Pensata

Eliane Cantanhêde

30/11/2005

As bengaladas

Num mesmo dia, ontem, Antonio Palocci Filho foi bem recebido na Câmara e José Dirceu recebeu duas bengaladas ao sair do plenário. Tudo indica, portanto, que os dois pilares do início do governo Lula estão caminhando em sentido oposto: Palocci está se salvando na Fazenda e Dirceu não só caiu da Casa Civil como pode perder o mandato ainda hoje.

Enquanto o ministro da Fazenda dava depoimento pela terceira vez numa comissão e se deixava fotografar com uma criancinha no colo, o ex-chefe da Casa Civil tinha dificuldades até para caminhar. As bengaladas foram bem na saída do plenário da Câmara, estrategicamente distribuídas diante de um monte de repórteres, fotógrafos, cinegrafistas.

Há muitas ilações a tirar de tudo isso, mas uma delas é a psicologia de Palocci, que encena o personagem doce e afável, e a de Dirceu, que prefere fazer o gênero poderoso, arrogante, agressivo, dono de si. Você aí, tão longe do Congresso, nem imagina como isso faz uma diferença danada, especialmente em votações secretas --como deverá ser a de hoje, sobre seu mandato.

A diferença de psicologia reflete, até, no tratamento que a oposição dispensa aos dois. A Palocci, visitas, telefonemas, tortuosas explicações para manter o silêncio sobre as acusações de sua gestão na Prefeitura de Ribeirão Preto. A Dirceu, pau puro.

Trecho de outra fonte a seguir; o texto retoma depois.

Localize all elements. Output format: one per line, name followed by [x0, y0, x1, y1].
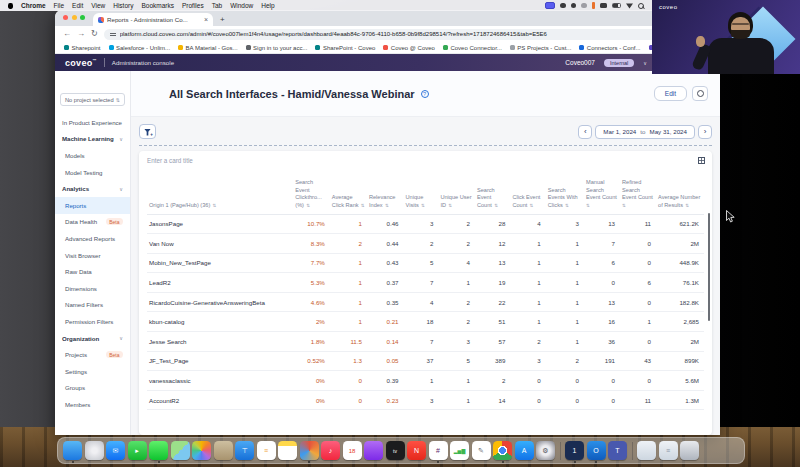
dock-icon-calendar[interactable]: 18 — [343, 441, 362, 460]
card-scrollbar[interactable] — [708, 213, 711, 321]
menu-profiles[interactable]: Profiles — [182, 2, 204, 9]
bookmark-item[interactable]: PS Projects - Cust... — [510, 45, 572, 51]
dock-icon-safari[interactable] — [300, 441, 319, 460]
bookmark-item[interactable]: SharePoint - Coveo — [315, 45, 375, 51]
tab-close-icon[interactable]: × — [204, 16, 208, 23]
sidebar-item-machine-learning[interactable]: Machine Learning∨ — [55, 131, 130, 148]
bookmark-item[interactable]: BA Material - Gos... — [178, 45, 238, 51]
sidebar-item-dimensions[interactable]: Dimensions — [55, 280, 130, 297]
table-row[interactable]: Van Now8.3%20.44221211702M — [147, 234, 704, 254]
dock-icon-system-settings[interactable]: ⚙ — [536, 441, 555, 460]
recording-icon[interactable] — [592, 2, 596, 9]
column-header[interactable]: Average Number of Results ⇅ — [656, 170, 704, 214]
column-header[interactable]: Search Events With Clicks ⇅ — [546, 170, 584, 214]
status-icon-3[interactable] — [581, 3, 587, 9]
dock-icon-launchpad[interactable] — [85, 441, 104, 460]
column-header[interactable]: Unique Visits ⇅ — [404, 170, 439, 214]
wifi-icon[interactable] — [626, 3, 633, 9]
sort-icon[interactable]: ⇅ — [360, 203, 365, 208]
dock-icon-apple-tv[interactable]: tv — [386, 441, 405, 460]
table-row[interactable]: JasonsPage10.7%10.463228431311621.2K — [147, 214, 704, 234]
column-header[interactable]: Search Event Count ⇅ — [475, 170, 510, 214]
menu-window[interactable]: Window — [230, 2, 253, 9]
edit-button[interactable]: Edit — [654, 86, 687, 101]
sidebar-item-data-health[interactable]: Data HealthBeta — [55, 214, 130, 231]
card-title-input[interactable]: Enter a card title — [147, 157, 704, 164]
sidebar-item-projects[interactable]: ProjectsBeta — [55, 346, 130, 363]
project-select[interactable]: No project selected ⇅ — [60, 93, 125, 106]
bookmark-item[interactable]: Sharepoint — [64, 45, 101, 51]
sort-icon[interactable]: ⇅ — [305, 203, 310, 208]
sort-icon[interactable]: ⇅ — [622, 203, 626, 208]
table-view-icon[interactable] — [698, 157, 705, 164]
sort-icon[interactable]: ⇅ — [564, 203, 569, 208]
sort-icon[interactable]: ⇅ — [384, 203, 389, 208]
dashboard-options-button[interactable] — [692, 86, 708, 101]
dock-icon-notes[interactable] — [278, 441, 297, 460]
sort-icon[interactable]: ⇅ — [420, 203, 425, 208]
sidebar-item-members[interactable]: Members — [55, 396, 130, 413]
column-header[interactable]: Relevance Index ⇅ — [367, 170, 404, 214]
sidebar-item-named-filters[interactable]: Named Filters — [55, 297, 130, 314]
spotlight-icon[interactable] — [638, 3, 644, 9]
sort-icon[interactable]: ⇅ — [684, 203, 689, 208]
status-icon-1[interactable] — [560, 3, 566, 9]
apple-icon[interactable] — [8, 3, 13, 9]
url-text[interactable]: platform.cloud.coveo.com/admin/#/coveo00… — [120, 31, 681, 37]
menu-history[interactable]: History — [113, 2, 133, 9]
table-row[interactable]: kbun-catalog2%10.2118251111612,685 — [147, 312, 704, 332]
table-row[interactable]: Jesse Search1.8%11.50.147357213602M — [147, 332, 704, 352]
address-bar[interactable]: platform.cloud.coveo.com/admin/#/coveo00… — [104, 29, 697, 40]
prev-period-button[interactable]: ‹ — [578, 125, 592, 139]
sidebar-item-settings[interactable]: Settings — [55, 363, 130, 380]
dock-icon-documents-folder[interactable]: ≡ — [659, 441, 678, 460]
sort-icon[interactable]: ⇅ — [493, 203, 498, 208]
column-header[interactable]: Origin 1 (Page/Hub) (36) ⇅ — [147, 170, 293, 214]
coveo-logo[interactable]: coveo™ — [65, 58, 97, 68]
dock-icon-photos[interactable] — [192, 441, 211, 460]
zoom-window-button[interactable] — [80, 15, 85, 20]
next-period-button[interactable]: › — [698, 125, 712, 139]
dock-icon-reminders[interactable]: ≡ — [257, 441, 276, 460]
browser-tab[interactable]: Reports - Administration Co... × — [93, 13, 213, 26]
sort-icon[interactable]: ⇅ — [528, 203, 533, 208]
dock-icon-maps[interactable] — [171, 441, 190, 460]
sort-icon[interactable]: ⇅ — [447, 203, 452, 208]
sidebar-item-organization[interactable]: Organization∨ — [55, 330, 130, 347]
column-header[interactable]: Unique User ID ⇅ — [438, 170, 475, 214]
sidebar-item-groups[interactable]: Groups — [55, 380, 130, 397]
new-tab-button[interactable]: + — [220, 15, 225, 24]
bookmark-item[interactable]: Coveo Connector... — [443, 45, 502, 51]
dock-icon-trash[interactable] — [680, 441, 699, 460]
menu-chrome[interactable]: Chrome — [21, 2, 46, 9]
menu-file[interactable]: File — [54, 2, 64, 9]
sort-icon[interactable]: ⇅ — [586, 203, 590, 208]
org-chevron-down-icon[interactable]: ∨ — [643, 60, 647, 66]
dock-icon-textedit[interactable]: ✎ — [472, 441, 491, 460]
bookmark-item[interactable]: Connectors - Conf... — [579, 45, 640, 51]
org-name[interactable]: Coveo007 — [565, 59, 595, 66]
table-row[interactable]: JF_Test_Page0.52%1.30.053753893219143899… — [147, 351, 704, 371]
dock-icon-downloads-folder[interactable] — [637, 441, 656, 460]
close-window-button[interactable] — [63, 15, 68, 20]
menu-bookmarks[interactable]: Bookmarks — [141, 2, 174, 9]
display-icon[interactable] — [600, 3, 607, 8]
screen-share-icon[interactable] — [545, 2, 555, 9]
reload-icon[interactable]: ↻ — [91, 30, 98, 38]
sidebar-item-in-product-experience[interactable]: In Product Experience — [55, 114, 130, 131]
dock-icon-finder[interactable] — [63, 441, 82, 460]
bookmark-item[interactable]: Coveo @ Coveo — [383, 45, 435, 51]
dock-icon-slack[interactable]: # — [429, 441, 448, 460]
dock-icon-chrome[interactable] — [493, 441, 512, 460]
sidebar-item-visit-browser[interactable]: Visit Browser — [55, 247, 130, 264]
dock-icon-podcasts[interactable] — [364, 441, 383, 460]
add-filter-button[interactable]: + — [139, 124, 156, 139]
sidebar-item-analytics[interactable]: Analytics∨ — [55, 180, 130, 197]
site-settings-icon[interactable] — [110, 31, 116, 37]
date-range-picker[interactable]: Mar 1, 2024 to May 31, 2024 — [595, 125, 695, 139]
table-row[interactable]: vanessaclassic0%00.3911200005.6M — [147, 371, 704, 391]
status-icon-2[interactable] — [571, 3, 577, 9]
dock-icon-messages[interactable] — [149, 441, 168, 460]
sidebar-item-model-testing[interactable]: Model Testing — [55, 164, 130, 181]
column-header[interactable]: Click Event Count ⇅ — [510, 170, 545, 214]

E não sem razão. Numa rápida retrospectiva, ele foi protagonista de todas as sucessivas crises do governo: era chefe de Waldomiro Diniz, que foi gravado ao pedir propina a um bicheiro; foi o principal alvo de Roberto Jefferson ("Sai daí, Zé!"); está, de alguma forma, envolvido em todas essas coisas que a gente lê sobre Delúbio Soares, Marcos Valério, Waldemar da Costa Neto e o próprio Jefferson.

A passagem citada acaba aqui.